When Julian called, he said, “Don’t get too settled in there. I mean in Berlin.”
She imagined Julian in the room with her mother. Maybe it could have been all right now; he and her mother could have worked it out. Maybe.
“I wish you liked it better here,” Monika said.
“Well, I don’t.”
“Bruno’s disappeared again. Not that I blame him.”
Her mother did blame him, of course. But would even a love much more substantial than Bruno’s have been of any use? Monika didn’t think so. People thought love was everything, but it could do so much and no more.
Could it save her sixty-one-year-old mother from heart disease? Could it stop wars, block floods, slow down hurricanes? Maybe save was the wrong way to look at it. Surely too much was asked of love.
Later that day Bruno sent her an email— working hard for husband, calling in favors for Art Fair, one more person to talk to . Monika decided it would be highly unwise to mention anything to Julian. She’d hate it if she had to un-tell him. All the same she was hit hard with disappointment when Bruno finally phoned her with the news that all his efforts (if he’d made any) had come to naught.
“It’s too late, you know,” Bruno said. “You should’ve started before.”
Why do I let him con me? she thought. And how many people have asked that question?
“Your mother,” he told her, just as Monika was sitting in the room with said mother, “is very proud to have a daughter who’ll always take care of her. You should hear her go on.”

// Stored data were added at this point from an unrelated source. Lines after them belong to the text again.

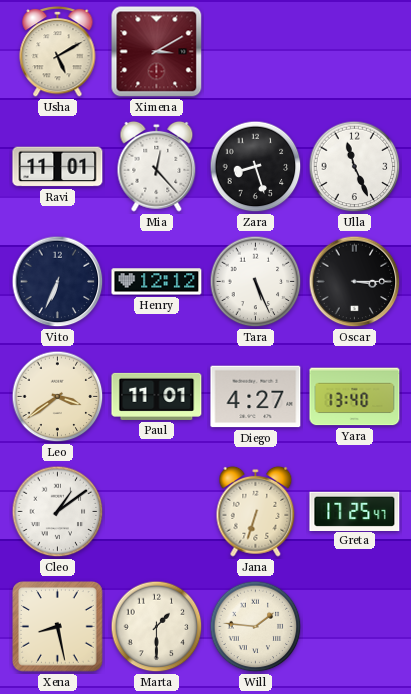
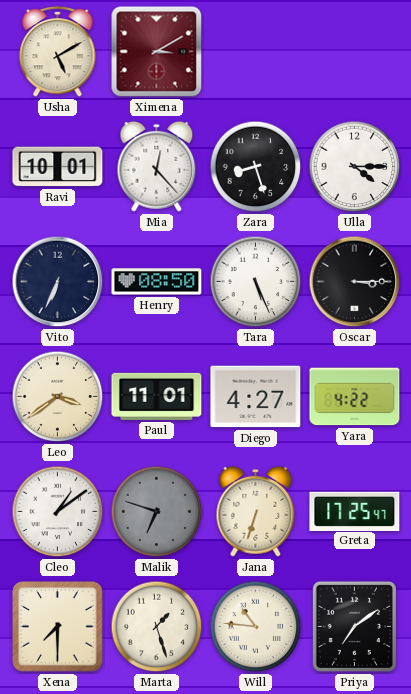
Ravi: 11:01 -> 10:01
Ulla: 11:26 -> 4:15
Henry: 12:12 -> 08:50
Yara: 13:40 -> 4:22
Malik: none -> 6:48
Xena: 8:28 -> 7:30
Marta: 1:30 -> 1:27
Will: 1:46 -> 10:46
Priya: none -> 7:09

“My mother just told me,” Monika said, “that her favorite city in the world is Istanbul. Even though you ran off with an Italian while she was there. She says she got back at you later. And that you all made tons of money from whatever you bought in Turkey.” Was it drugs, had her mother dealt drugs?
“We never made lots of money. No matter what she tells you. Your mother has never been rich,” Bruno said. “Don’t forget that.”
“How could I?” Monika said.
And she did go to the bank twice before she left and took out enough to leave her mother an envelope with seventeen hundred euros in it. Not a lifesaving amount but it would help fill in the gaps and delays, since her mother had never been good at budgeting. “Just so you have cash on hand,” Monika said.
“Oh!” her mother said. “This isn’t because you’re never coming back?”
Monika blushed from the wildness of this thought, which she hadn’t even had. “No, no, I’ll be back.”
“I didn’t think,” her mother said, hugging her, “you would turn out so well!”
“Surprise, surprise.”
“My own Mausi . You have enough money for you? You didn’t give me too much? I know your husband isn’t earning.”
“No problem. Really,” Monika said.
“Don’t tell Bruno. He always borrows.”
We will miss our good generous girl , Bruno wrote in his final message to her (he’d been told), and hope you won’t forget us. Say hello to your talented husband and guess what? The gallery owner who liked his work so much is very interested to see more. Contact information followed—she only hoped it wasn’t bogus. Julian would be happy about this, and he’d think it was her doing. She was coming home with a gift. She would have to tell him all the work she’d done to get it, how doggedly she had talked him up, how much the man admired the photos.
The night before she left, she and her mother got drunk on a bottle of herbal schnapps, which couldn’t have been good for her mother’s heart and made both of them giddy. It wasn’t bearable to imagine that she might not see her mother again, this woman wearing red lipstick and laughing about Angela Merkel’s haircuts. They were parting on good terms, weren’t they?